First, it pop the return address into hardcode address, then it decrypt the real instruction by moving the opcode of real instruction and the then return address is calculated. So each instruction is actual just do one instruction at a time, which is the decrypted code.
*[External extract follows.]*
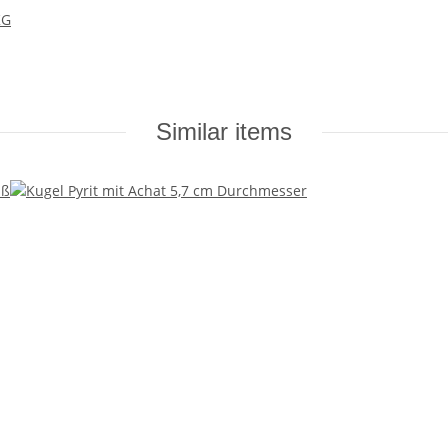
KG
Similar items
For deobfuscate the call obfuscate, i use this silly code

def patch_call(call, start_call, ret):
ea = start_call
create_insn(ea) # pop instruction
poped_addr = get_operand_value(ea, 0)
patch_qword(poped_addr, ret)
ea += 0xe # point to mov
insn_len = create_insn(ea)
ah = get_wide_byte(get_operand_value(ea, 1)) << 8
ea += insn_len # point to lea
insn_len = create_insn(ea)
eax = ah + get_operand_value(ea, 1)
ea += insn_len # point to mov
addr_patch = get_operand_value(ea, 0)
patch_dword(addr_patch, eax)
ea = addr_patch
real_insn = create_insn(ea)
if print_insn_mnem(ea) == 'jmp':
jmp = get_operand_value(ea, 0)
delta = jmp - call - 5
patch_byte(call, 0xe9)
patch_dword(call + 1, delta)
return jmp
#in case it not a jmp to htl
for i in range(real_insn):
patch_byte(call + i, get_wide_byte(ea + i))
create_insn(call)
ea = poped_addr + 8
create_insn(ea)
delta = get_operand_value(ea, 1) # get the real return value
return ret + delta

Dump the deobfuscated shellcode to a file, investigate on that code, we can found some key concept below:

There' re 32 checks, everytime check fail, it jump into function sub_1400011F0 which print out "Wrong key" message and terminate program.

For each check, it is a equation of operation include plus, xor, mul where input key is manage to join in mul operation, each equation take random 8 characters from input key, each character mul with a hardcode number, then xor/add with another hardcode number
The hardcode value is not show up clearly in the code but hided by some simple maths (push a number on stack, add/sub a number, the result is the actual value, …) which can be quickly remove by find the pattern replace with coressponse value of that value.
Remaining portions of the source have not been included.